DIRECTIONS FOR THIS TASK:
Reproduce the data exactly and drop any pictures it holds.

Stored items from a collection
————

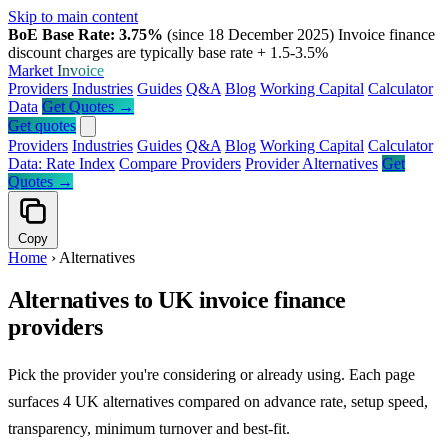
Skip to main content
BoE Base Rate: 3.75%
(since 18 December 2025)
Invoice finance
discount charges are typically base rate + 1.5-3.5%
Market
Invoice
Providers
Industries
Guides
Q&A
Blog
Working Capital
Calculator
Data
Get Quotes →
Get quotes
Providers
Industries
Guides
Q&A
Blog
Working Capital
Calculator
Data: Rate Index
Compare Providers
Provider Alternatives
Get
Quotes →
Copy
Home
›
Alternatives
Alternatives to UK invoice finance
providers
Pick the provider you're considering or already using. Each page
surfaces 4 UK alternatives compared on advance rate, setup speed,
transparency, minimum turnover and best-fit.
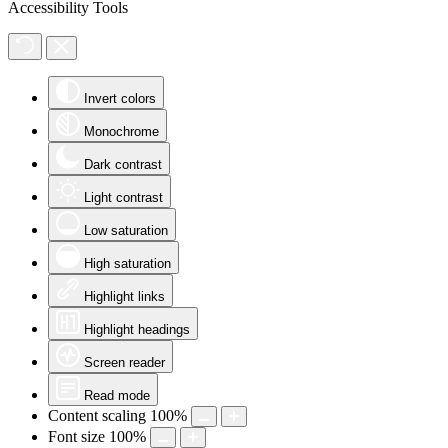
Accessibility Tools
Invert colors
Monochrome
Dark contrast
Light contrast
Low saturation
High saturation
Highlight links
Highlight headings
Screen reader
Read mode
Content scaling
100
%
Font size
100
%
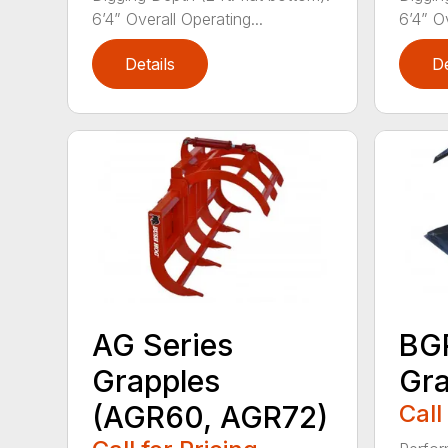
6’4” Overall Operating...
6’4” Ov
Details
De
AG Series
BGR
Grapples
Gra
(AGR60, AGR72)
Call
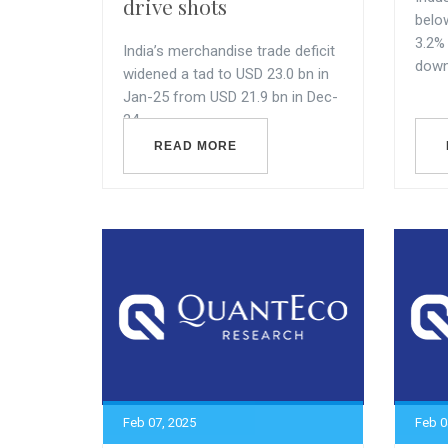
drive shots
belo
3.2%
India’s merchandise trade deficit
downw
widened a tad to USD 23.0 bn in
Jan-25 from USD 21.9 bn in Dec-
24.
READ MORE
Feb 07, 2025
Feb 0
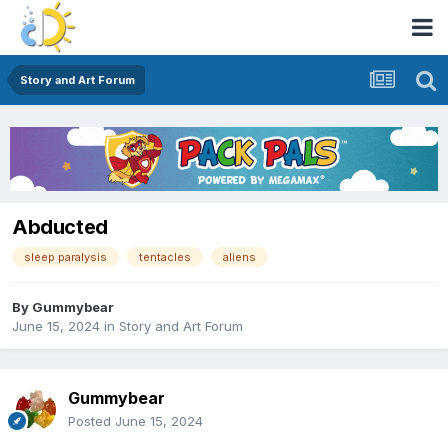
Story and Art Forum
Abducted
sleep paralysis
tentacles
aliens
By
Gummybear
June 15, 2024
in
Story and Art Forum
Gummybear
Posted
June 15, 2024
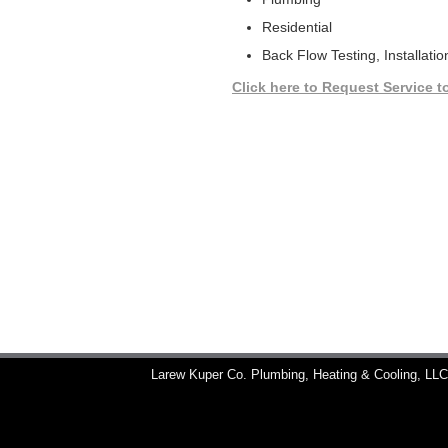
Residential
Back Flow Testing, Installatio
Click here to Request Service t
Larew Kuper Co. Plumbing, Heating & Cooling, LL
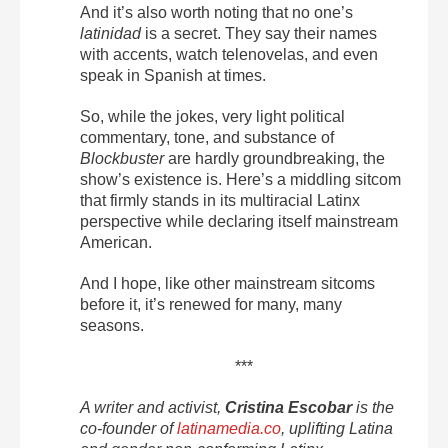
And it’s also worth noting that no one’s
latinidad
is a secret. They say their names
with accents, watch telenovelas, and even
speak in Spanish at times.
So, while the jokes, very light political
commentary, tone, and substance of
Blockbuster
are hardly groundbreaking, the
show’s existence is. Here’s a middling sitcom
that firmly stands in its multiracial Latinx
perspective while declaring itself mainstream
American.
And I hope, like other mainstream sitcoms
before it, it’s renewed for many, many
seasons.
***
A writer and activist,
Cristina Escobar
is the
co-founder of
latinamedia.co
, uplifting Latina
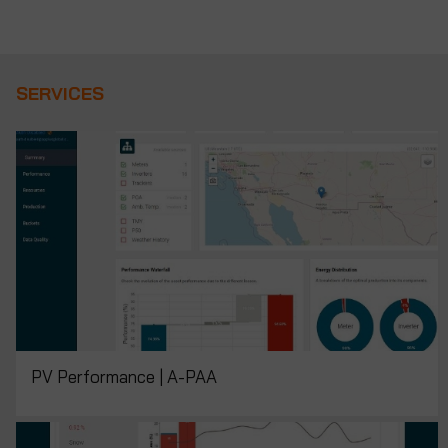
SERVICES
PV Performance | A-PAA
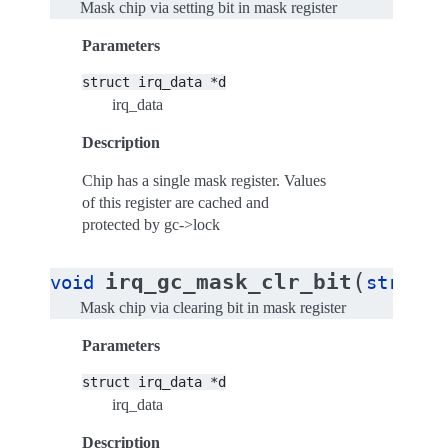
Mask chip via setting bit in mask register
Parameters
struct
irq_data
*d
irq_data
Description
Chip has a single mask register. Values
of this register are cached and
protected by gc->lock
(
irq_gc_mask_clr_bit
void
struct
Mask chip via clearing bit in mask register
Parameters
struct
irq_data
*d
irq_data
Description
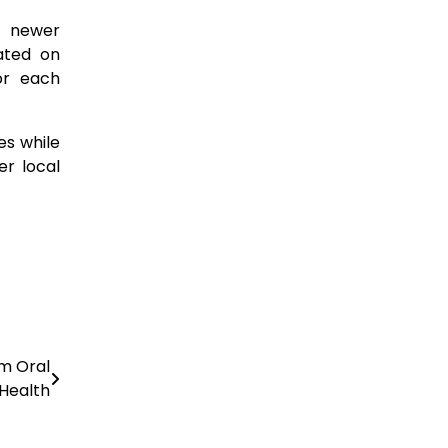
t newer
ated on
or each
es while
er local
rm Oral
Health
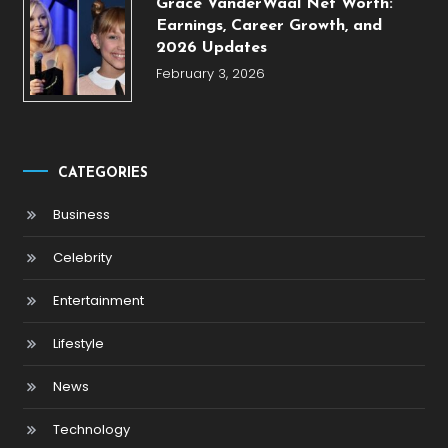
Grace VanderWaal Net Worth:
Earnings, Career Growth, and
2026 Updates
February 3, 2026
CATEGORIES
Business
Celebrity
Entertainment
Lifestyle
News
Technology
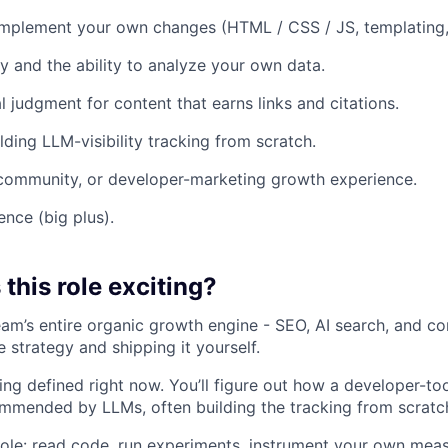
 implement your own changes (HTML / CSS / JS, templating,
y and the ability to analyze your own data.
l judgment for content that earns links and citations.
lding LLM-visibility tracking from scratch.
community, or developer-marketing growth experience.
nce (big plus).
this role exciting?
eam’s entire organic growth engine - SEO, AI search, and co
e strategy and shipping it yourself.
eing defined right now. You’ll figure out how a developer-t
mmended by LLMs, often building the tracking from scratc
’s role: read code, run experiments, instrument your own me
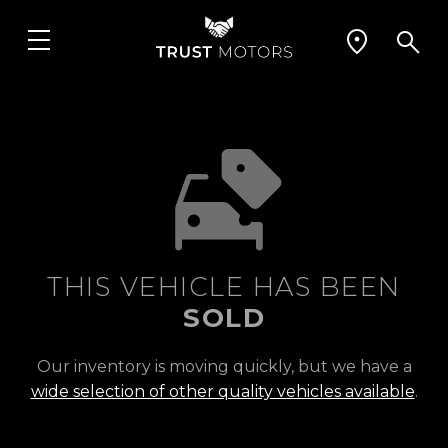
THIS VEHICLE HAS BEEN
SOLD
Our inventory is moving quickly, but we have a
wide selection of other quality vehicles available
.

————

RESPONSE FOR THIS EXERCISE:
Skip to main content
BoE Base Rate: 3.75%
(since 18 December 2025)
Invoice finance
discount charges are typically base rate + 1.5-3.5%
Market
Invoice
Providers
Industries
Guides
Q&A
Blog
Working Capital
Calculator
Data
Get Quotes →
Get quotes
Providers
Industries
Guides
Q&A
Blog
Working Capital
Calculator
Data: Rate Index
Compare Providers
Provider Alternatives
Get
Quotes →
Copy
Home
›
Alternatives
Alternatives to UK invoice finance
providers
Pick the provider you're considering or already using. Each page
surfaces 4 UK alternatives compared on advance rate, setup speed,
transparency, minimum turnover and best-fit.
Accessibility Tools
Invert colors
Monochrome
Dark contrast
Light contrast
Low saturation
High saturation
Highlight links
Highlight headings
Screen reader
Read mode
Content scaling
100
%
Font size
100
%
6’4” Overall Operating...
6’4” Ov
Details
De
AG Series
BGR
Grapples
Gra
(AGR60, AGR72)
Call
drive shots
belo
3.2%
India’s merchandise trade deficit
downw
widened a tad to USD 23.0 bn in
Jan-25 from USD 21.9 bn in Dec-
24.
READ MORE
Feb 07, 2025
Feb 0
Story and Art Forum
Abducted
sleep paralysis
tentacles
aliens
By
Gummybear
June 15, 2024
in
Story and Art Forum
Gummybear
Posted
June 15, 2024
Residential
Back Flow Testing, Installatio
Click here to Request Service t
Larew Kuper Co. Plumbing, Heating & Cooling, LL
And it’s also worth noting that no one’s
latinidad
is a secret. They say their names
with accents, watch telenovelas, and even
speak in Spanish at times.
So, while the jokes, very light political
commentary, tone, and substance of
Blockbuster
are hardly groundbreaking, the
show’s existence is. Here’s a middling sitcom
that firmly stands in its multiracial Latinx
perspective while declaring itself mainstream
American.
And I hope, like other mainstream sitcoms
before it, it’s renewed for many, many
seasons.
***
A writer and activist,
Cristina Escobar
is the
co-founder of
latinamedia.co
, uplifting Latina
SERVICES
PV Performance | A-PAA
Mask chip via setting bit in mask register
Parameters
struct
irq_data
*d
irq_data
Description
Chip has a single mask register. Values
of this register are cached and
protected by gc->lock
(
irq_gc_mask_clr_bit
void
struct
Mask chip via clearing bit in mask register
Parameters
struct
irq_data
*d
irq_data
Description
t newer
ated on
or each
es while
er local
rm Oral
Health
Grace VanderWaal Net Worth:
Earnings, Career Growth, and
2026 Updates
February 3, 2026
CATEGORIES
Business
Celebrity
Entertainment
Lifestyle
News
Technology
 implement your own changes (HTML / CSS / JS, templating,
y and the ability to analyze your own data.
l judgment for content that earns links and citations.
lding LLM-visibility tracking from scratch.
community, or developer-marketing growth experience.
nce (big plus).
this role exciting?
eam’s entire organic growth engine - SEO, AI search, and co
e strategy and shipping it yourself.
eing defined right now. You’ll figure out how a developer-t
mmended by LLMs, often building the tracking from scratc
’s role: read code, run experiments, instrument your own me
THIS VEHICLE HAS BEEN
SOLD
Our inventory is moving quickly, but we have a
wide selection of other quality vehicles available
.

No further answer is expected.